◆ TASK
Take nothing but the lines from the one with "South Campus" through the one with "Product Details" in the entries below, both ends kept, and return them exactly with pictures left out.

(Collected data)
● ● ●
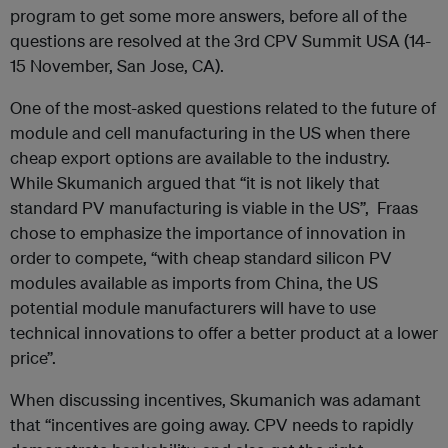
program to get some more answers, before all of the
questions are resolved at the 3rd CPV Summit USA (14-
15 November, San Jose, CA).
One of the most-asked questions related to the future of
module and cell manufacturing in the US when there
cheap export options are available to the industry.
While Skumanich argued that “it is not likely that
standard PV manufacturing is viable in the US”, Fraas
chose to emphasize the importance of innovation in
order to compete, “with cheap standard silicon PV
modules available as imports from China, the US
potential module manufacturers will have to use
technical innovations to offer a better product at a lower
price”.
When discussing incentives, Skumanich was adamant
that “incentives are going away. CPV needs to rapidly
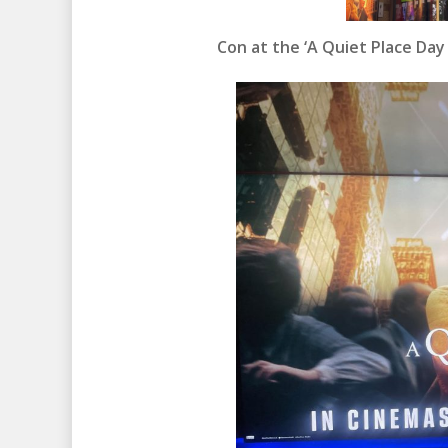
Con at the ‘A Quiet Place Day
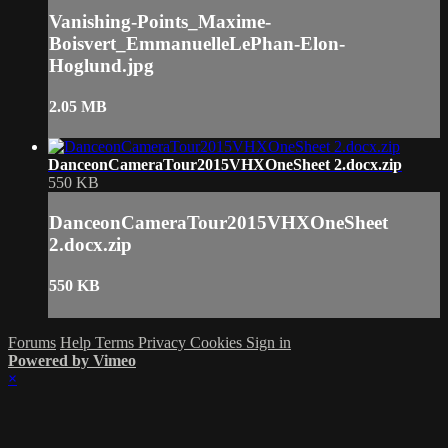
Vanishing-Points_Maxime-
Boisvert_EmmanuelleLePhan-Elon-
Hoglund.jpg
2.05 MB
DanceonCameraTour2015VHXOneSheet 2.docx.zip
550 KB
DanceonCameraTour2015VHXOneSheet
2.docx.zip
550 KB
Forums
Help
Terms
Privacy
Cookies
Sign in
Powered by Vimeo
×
● ● ●
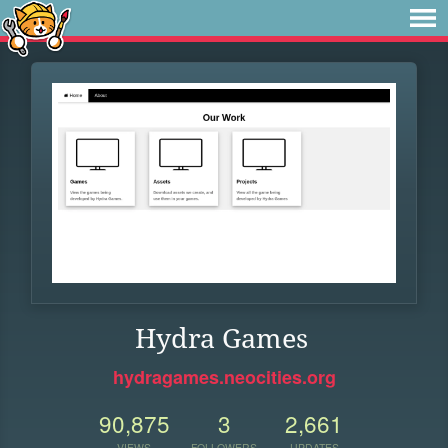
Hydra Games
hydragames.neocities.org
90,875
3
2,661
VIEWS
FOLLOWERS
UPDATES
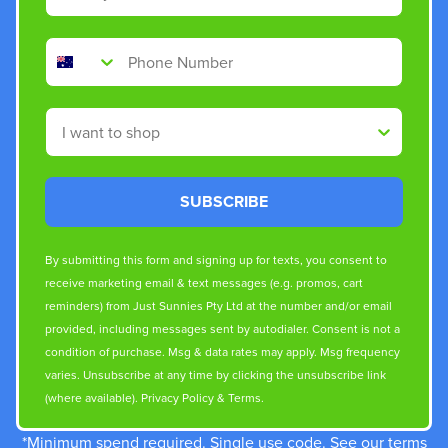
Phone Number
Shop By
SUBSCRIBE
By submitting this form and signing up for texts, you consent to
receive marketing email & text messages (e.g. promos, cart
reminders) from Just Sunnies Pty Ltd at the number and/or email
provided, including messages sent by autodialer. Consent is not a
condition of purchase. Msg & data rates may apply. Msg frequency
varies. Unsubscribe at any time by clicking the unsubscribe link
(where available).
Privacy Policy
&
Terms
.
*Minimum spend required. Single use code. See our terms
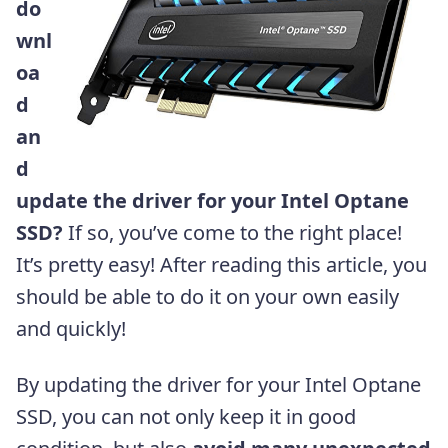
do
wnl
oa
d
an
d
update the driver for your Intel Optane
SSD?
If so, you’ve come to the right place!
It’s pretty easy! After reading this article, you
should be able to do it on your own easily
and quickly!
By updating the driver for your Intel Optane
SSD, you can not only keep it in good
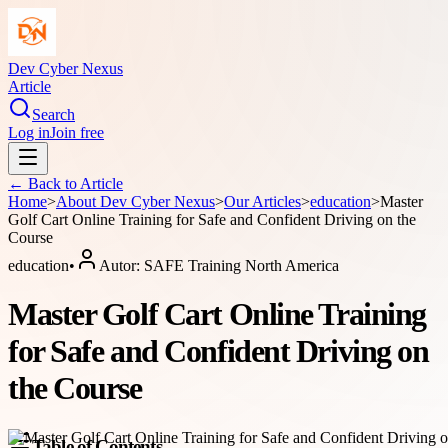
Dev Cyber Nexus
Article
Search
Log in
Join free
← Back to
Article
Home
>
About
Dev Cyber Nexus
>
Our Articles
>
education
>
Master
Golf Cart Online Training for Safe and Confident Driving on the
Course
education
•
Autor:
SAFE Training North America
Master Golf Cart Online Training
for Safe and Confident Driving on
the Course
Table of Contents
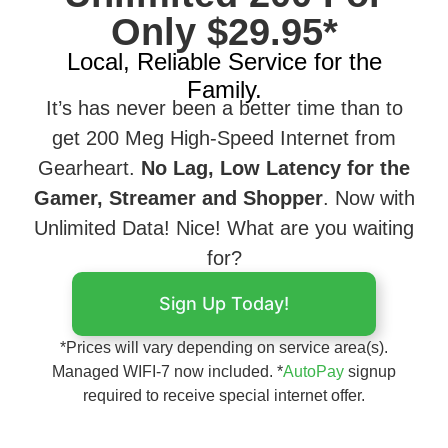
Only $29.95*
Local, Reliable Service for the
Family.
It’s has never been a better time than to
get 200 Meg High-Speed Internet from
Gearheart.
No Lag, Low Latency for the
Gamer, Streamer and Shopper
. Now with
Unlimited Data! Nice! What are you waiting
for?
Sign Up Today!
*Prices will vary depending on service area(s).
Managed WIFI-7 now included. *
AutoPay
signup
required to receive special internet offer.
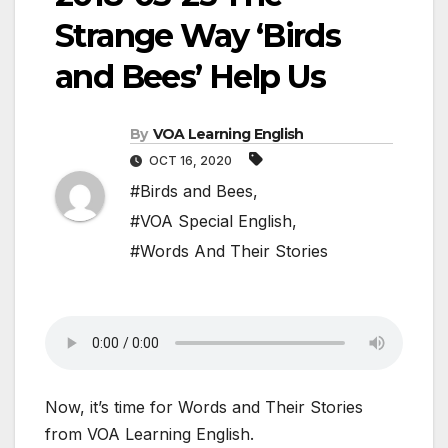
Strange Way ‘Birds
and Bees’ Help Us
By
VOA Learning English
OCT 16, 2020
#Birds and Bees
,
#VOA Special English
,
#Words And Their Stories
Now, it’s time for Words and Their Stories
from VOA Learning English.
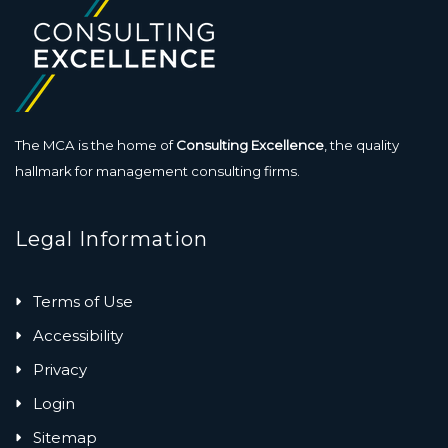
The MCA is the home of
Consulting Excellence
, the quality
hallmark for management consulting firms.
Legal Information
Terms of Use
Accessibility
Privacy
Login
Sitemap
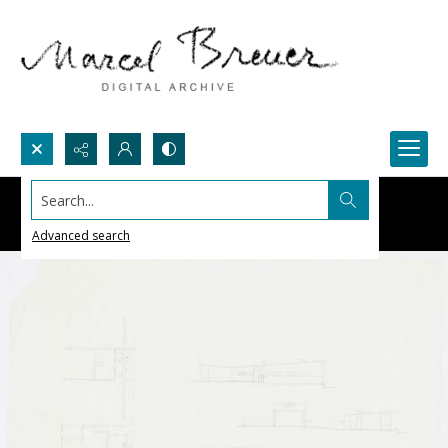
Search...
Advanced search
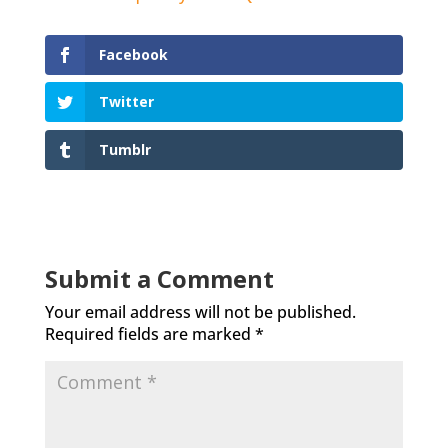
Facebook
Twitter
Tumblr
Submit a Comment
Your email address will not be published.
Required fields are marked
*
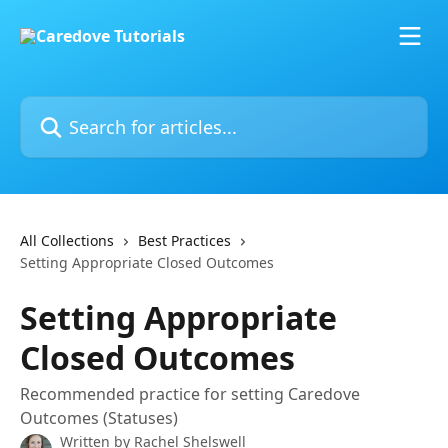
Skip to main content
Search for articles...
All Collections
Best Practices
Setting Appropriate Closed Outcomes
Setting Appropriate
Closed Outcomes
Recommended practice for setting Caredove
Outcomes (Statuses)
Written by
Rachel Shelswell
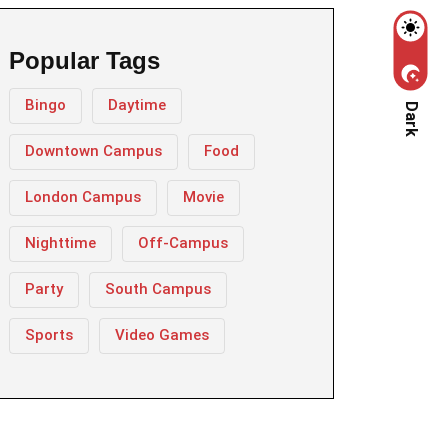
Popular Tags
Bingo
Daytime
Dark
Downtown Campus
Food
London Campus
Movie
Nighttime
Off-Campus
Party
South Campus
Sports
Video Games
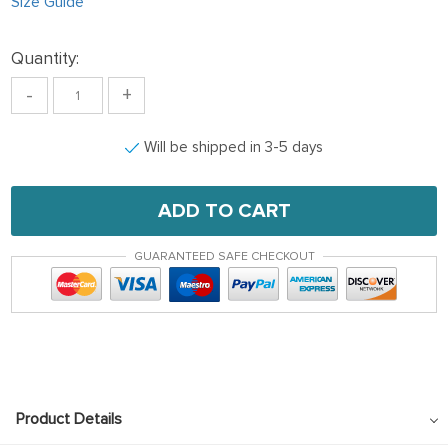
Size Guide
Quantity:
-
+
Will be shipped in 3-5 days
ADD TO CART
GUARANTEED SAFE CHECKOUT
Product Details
● ● ●
◆ SOLVED EXERCISE
South Campus
Sports
Video Games
Size Guide
Quantity:
-
+
Will be shipped in 3-5 days
ADD TO CART
GUARANTEED SAFE CHECKOUT
Product Details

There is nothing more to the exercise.